## EXERCISE
Restate word for word the entries below, starting with the line with "vencimento no dia 5 de novembro;" and continuing through the line with "Segurança (Essencial), Estatísticas". Include both of those lines and no others.

---------- GIVEN RECORDS ----------

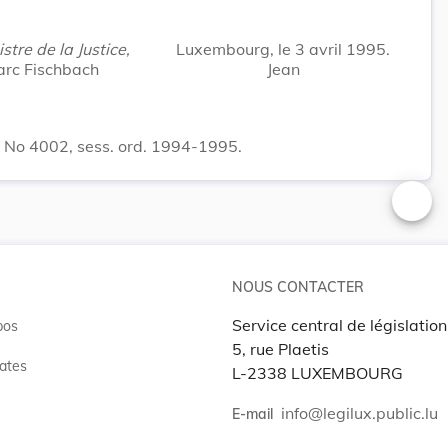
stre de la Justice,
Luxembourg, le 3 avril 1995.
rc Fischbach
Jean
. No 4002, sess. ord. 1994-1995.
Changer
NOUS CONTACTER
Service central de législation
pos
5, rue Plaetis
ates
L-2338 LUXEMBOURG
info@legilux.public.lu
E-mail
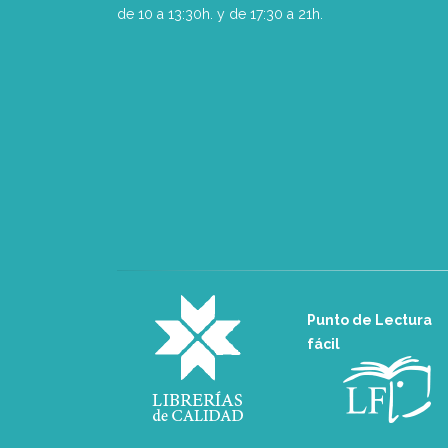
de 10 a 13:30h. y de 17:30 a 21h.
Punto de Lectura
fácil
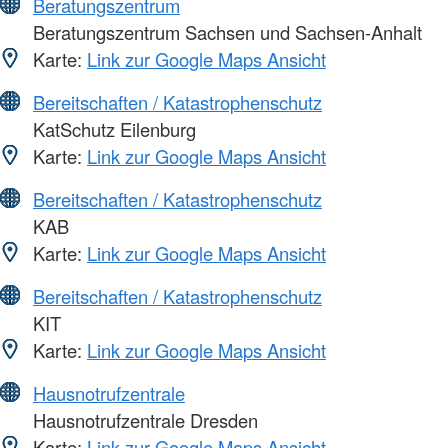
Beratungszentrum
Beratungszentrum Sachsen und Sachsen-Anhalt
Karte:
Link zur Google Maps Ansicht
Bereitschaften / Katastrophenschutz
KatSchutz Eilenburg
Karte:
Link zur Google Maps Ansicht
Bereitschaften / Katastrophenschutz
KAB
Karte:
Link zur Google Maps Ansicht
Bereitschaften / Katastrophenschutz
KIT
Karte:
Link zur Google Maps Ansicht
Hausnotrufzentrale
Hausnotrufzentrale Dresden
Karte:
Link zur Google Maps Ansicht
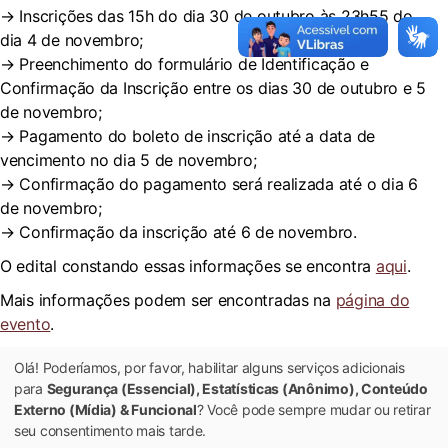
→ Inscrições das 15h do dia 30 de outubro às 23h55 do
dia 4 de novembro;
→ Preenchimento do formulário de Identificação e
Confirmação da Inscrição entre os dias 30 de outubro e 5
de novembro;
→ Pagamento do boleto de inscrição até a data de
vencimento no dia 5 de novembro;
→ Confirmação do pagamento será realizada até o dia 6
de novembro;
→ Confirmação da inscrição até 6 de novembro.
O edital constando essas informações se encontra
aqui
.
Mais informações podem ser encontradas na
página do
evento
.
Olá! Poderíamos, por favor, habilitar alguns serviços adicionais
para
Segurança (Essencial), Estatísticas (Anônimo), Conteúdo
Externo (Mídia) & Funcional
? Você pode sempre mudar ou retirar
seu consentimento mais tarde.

----------
---------- GIVEN RECORDS ----------

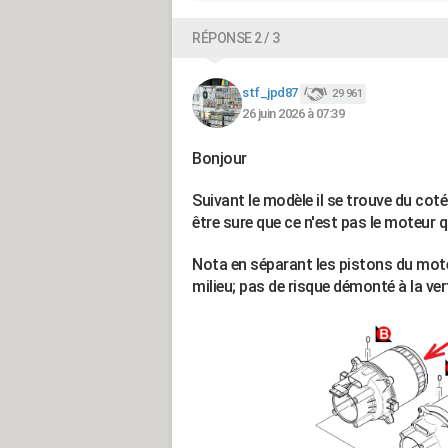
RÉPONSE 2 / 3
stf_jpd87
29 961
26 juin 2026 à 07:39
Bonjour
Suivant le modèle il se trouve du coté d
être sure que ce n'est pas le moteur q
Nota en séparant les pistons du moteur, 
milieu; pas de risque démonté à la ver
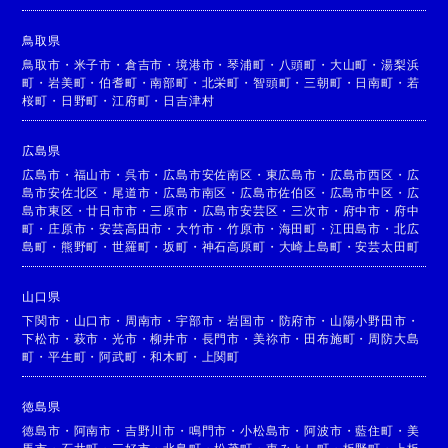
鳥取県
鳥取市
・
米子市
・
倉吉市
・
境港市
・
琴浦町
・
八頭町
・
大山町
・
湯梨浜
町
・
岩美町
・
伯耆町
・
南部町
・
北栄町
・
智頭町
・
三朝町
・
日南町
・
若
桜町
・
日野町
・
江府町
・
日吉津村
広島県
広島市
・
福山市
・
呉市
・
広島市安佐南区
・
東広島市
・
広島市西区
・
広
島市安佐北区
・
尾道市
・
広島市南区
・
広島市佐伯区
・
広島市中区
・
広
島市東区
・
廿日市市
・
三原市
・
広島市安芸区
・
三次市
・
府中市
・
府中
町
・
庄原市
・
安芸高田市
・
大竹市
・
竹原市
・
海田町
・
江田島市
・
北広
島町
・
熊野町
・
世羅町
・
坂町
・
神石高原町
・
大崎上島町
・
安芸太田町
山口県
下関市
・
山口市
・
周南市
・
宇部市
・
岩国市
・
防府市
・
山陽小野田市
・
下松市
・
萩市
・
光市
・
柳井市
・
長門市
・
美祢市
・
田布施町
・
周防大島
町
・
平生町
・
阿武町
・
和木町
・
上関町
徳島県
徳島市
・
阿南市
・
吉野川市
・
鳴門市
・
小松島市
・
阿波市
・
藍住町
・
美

----------

## PROBLEM SOLUTION
vencimento no dia 5 de novembro;
→ Confirmação do pagamento será realizada até o dia 6
de novembro;
→ Confirmação da inscrição até 6 de novembro.
O edital constando essas informações se encontra
aqui
.
Mais informações podem ser encontradas na
página do
evento
.
Olá! Poderíamos, por favor, habilitar alguns serviços adicionais
para
Segurança (Essencial), Estatísticas (Anônimo), Conteúdo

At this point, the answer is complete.